Cicala used a unique policy shift within the U.S. electricity system to compare a market versus command-and-control regulatory structure. Periodically since the late 1990’s, some regions of the country changed overnight from using vertically-integrated local monopolies to make power decisions to a decentralized market-based auction system. Cicala constructed a virtually complete hourly characterization of U.S. electric grid supply and demand from 1999 to 2012 and compared the data in wholesale electricity markets versus regulated command-and-control areas before and after the market was introduced. In doing so, Cicala looked at two key measures: “out of merit” costs and trade across utility service territories.

The “out of merit” costs occur when power plant operators don’t use the lowest-cost available plants because those plants are forced to go off-line for maintenance or some other reason. The additional cost of output from the more expensive plants relative to the lowest-cost units is the out of merit cost. The study finds that power plant generators operating within markets are more likely to ensure their power plants are available to run when it is most economical for them to run. This means the lowest-cost plants are used 10 percent more often in market regions—reducing out of merit costs by nearly 20 percent.
Trade between utilities is also a factor.
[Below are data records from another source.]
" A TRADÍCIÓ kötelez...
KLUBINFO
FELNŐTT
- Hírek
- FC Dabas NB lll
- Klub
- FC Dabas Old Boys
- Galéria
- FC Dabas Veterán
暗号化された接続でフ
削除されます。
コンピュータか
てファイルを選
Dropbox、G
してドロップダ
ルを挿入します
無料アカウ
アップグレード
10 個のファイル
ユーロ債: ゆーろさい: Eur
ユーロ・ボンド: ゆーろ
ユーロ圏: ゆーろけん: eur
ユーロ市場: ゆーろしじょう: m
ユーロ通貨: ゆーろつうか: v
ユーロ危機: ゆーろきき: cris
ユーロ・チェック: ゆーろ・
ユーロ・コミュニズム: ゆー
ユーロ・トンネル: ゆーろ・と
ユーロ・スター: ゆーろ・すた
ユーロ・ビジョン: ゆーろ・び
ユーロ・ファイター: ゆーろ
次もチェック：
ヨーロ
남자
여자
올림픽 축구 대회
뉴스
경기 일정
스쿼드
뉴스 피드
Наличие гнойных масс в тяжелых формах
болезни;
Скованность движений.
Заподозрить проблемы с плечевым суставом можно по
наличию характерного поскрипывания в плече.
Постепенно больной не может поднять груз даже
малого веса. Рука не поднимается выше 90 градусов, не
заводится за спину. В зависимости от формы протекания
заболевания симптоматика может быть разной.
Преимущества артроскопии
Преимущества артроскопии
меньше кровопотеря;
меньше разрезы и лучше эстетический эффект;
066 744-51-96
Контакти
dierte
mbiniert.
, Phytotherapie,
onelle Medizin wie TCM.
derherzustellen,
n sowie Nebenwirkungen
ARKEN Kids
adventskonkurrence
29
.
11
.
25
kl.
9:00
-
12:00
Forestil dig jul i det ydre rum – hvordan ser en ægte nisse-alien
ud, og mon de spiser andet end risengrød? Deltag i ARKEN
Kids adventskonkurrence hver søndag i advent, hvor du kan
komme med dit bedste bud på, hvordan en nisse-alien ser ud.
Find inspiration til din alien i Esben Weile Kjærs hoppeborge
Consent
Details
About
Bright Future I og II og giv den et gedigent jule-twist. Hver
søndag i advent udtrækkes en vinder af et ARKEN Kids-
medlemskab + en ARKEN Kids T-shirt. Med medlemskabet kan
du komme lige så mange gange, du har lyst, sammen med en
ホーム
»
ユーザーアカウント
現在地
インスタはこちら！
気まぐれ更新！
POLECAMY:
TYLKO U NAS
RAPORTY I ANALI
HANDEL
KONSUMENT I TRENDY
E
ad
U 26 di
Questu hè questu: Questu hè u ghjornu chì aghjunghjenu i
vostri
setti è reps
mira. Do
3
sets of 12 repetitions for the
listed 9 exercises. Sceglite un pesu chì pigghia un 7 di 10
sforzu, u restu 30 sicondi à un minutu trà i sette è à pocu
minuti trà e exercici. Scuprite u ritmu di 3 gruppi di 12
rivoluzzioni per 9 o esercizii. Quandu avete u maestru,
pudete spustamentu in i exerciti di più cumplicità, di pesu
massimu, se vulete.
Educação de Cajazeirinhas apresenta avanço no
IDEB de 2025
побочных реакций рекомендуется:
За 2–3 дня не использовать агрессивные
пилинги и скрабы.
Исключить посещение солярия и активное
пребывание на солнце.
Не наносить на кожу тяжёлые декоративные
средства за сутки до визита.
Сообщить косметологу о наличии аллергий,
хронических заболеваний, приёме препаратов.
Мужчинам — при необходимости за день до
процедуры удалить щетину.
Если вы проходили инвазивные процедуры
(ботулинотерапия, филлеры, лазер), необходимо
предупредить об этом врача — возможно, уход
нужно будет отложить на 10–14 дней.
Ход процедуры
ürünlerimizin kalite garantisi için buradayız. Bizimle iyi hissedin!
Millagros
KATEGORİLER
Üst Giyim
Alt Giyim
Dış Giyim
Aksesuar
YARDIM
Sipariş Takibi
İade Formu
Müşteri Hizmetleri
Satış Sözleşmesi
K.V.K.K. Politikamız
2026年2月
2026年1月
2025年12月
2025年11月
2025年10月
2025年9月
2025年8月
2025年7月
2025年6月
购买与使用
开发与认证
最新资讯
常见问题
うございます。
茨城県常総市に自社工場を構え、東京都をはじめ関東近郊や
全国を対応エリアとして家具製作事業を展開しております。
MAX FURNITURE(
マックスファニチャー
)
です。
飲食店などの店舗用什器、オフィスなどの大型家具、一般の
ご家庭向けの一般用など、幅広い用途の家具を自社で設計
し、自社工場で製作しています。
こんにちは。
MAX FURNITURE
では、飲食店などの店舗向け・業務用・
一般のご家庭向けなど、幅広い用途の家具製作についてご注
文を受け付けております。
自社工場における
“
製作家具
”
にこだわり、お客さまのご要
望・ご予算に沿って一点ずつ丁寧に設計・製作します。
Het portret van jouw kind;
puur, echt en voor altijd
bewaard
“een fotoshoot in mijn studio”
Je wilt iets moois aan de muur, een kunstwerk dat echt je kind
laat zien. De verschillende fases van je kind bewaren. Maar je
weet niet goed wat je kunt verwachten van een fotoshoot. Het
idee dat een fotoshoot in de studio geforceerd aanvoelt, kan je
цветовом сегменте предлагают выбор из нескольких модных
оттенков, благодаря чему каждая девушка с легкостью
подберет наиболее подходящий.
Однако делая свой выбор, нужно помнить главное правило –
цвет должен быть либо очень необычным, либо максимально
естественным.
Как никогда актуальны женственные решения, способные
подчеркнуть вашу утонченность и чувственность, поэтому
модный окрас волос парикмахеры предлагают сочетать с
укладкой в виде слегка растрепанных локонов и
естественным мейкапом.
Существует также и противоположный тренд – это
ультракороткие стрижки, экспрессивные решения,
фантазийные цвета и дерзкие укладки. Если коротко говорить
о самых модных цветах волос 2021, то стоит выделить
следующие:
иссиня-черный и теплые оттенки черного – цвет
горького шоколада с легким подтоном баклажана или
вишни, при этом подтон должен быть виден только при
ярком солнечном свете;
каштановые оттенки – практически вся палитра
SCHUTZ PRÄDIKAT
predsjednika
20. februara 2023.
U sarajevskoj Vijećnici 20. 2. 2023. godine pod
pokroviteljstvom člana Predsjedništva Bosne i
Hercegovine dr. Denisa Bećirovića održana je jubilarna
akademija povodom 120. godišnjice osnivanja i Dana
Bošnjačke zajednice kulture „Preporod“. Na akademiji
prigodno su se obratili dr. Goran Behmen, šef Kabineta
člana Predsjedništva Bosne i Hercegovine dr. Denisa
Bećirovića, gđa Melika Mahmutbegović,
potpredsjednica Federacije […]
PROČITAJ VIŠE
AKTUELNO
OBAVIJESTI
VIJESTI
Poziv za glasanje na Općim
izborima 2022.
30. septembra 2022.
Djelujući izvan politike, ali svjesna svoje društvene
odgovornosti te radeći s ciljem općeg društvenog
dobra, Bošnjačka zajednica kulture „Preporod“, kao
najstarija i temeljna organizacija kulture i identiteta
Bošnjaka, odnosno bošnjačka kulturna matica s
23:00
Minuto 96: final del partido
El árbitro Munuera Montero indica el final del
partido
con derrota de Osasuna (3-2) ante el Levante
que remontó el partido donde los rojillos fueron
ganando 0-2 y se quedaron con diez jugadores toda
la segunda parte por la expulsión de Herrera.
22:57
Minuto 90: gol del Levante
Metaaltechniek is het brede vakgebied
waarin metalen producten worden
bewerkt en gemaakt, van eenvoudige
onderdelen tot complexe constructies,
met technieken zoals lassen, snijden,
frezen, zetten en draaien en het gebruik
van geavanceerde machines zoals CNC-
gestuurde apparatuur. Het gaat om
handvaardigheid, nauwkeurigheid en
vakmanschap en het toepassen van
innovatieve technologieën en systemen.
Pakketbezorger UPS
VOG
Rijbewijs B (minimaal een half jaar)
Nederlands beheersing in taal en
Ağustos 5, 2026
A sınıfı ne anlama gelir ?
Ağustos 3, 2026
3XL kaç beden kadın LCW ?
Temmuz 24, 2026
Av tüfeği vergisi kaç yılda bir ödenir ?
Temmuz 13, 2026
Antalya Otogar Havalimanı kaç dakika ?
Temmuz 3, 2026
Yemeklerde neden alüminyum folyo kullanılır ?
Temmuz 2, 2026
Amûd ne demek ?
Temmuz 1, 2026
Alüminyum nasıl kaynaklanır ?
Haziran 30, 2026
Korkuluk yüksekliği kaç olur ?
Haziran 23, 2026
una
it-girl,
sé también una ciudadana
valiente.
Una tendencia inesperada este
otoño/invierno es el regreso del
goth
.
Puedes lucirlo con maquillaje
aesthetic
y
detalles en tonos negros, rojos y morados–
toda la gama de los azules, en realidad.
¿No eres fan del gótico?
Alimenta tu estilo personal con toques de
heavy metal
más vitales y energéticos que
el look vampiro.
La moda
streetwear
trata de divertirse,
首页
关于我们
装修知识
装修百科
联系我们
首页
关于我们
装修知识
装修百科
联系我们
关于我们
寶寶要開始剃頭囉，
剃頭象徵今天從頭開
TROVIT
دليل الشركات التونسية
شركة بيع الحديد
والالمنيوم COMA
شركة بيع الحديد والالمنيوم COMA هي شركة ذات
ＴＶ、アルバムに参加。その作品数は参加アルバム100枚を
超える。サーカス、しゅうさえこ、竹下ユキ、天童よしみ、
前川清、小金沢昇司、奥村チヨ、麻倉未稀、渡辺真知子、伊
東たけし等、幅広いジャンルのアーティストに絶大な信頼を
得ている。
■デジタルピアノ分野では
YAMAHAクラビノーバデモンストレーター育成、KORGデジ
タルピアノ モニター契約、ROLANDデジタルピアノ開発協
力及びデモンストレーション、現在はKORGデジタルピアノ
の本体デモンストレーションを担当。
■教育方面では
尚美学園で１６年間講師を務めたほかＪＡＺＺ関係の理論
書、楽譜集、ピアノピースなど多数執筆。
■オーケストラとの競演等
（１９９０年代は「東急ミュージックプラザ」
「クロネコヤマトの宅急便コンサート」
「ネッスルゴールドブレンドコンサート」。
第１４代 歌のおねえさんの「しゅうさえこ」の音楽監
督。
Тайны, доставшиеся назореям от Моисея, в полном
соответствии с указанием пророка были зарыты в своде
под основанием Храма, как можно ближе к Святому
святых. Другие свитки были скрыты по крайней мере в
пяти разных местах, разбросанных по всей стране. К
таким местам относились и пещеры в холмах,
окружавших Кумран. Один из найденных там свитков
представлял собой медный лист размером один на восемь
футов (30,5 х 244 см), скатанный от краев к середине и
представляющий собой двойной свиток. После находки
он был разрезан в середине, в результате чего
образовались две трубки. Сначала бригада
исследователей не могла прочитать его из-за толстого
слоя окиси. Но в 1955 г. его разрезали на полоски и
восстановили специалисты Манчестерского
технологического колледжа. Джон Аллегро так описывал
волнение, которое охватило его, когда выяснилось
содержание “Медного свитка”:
When importing electricity from another area, one could save having to fire up a more expensive unit. When exporting, one could gain any additional revenue beyond that required to generate the power. The study finds that generators operating within markets are able to better identify low-cost generators across areas and better coordinate the dispatch of power, increasing trade by 10 percent. The savings from these transactions increases by 20 percent a year.

“Some policymakers are right now deciding whether their state should join a market system, while others are deciding whether they should return to the regulated approach,” says Cicala. “While these markets are certainly vulnerable to market power, this study shows that previously unmeasured cost reductions far outweigh those losses."

January 9, 2017

Abstract:
This paper measures changes in electricity generation costs caused by the introduction of market mechanisms to determine output decisions in service areas that were previously using command-and-control-type operations. I use the staggered transition to markets from 1999- 2012 to evaluate the causal impact of liberalization using a nationwide panel of hourly data on electricity demand and unit-level costs, capacities, and output. To address the potentially confounding effects of unrelated fuel price changes, I use machine learning methods to predict the allocation of output to generating units in the absence of markets for counterfactual production patterns. I find that markets reduce production costs by $3B per year by reallocating output among existing power plants: Gains from trade across service areas increase by 20% based on a 10% increase in traded electricity, and costs from using uneconomical units fall 20% from a 10% reduction in their operation.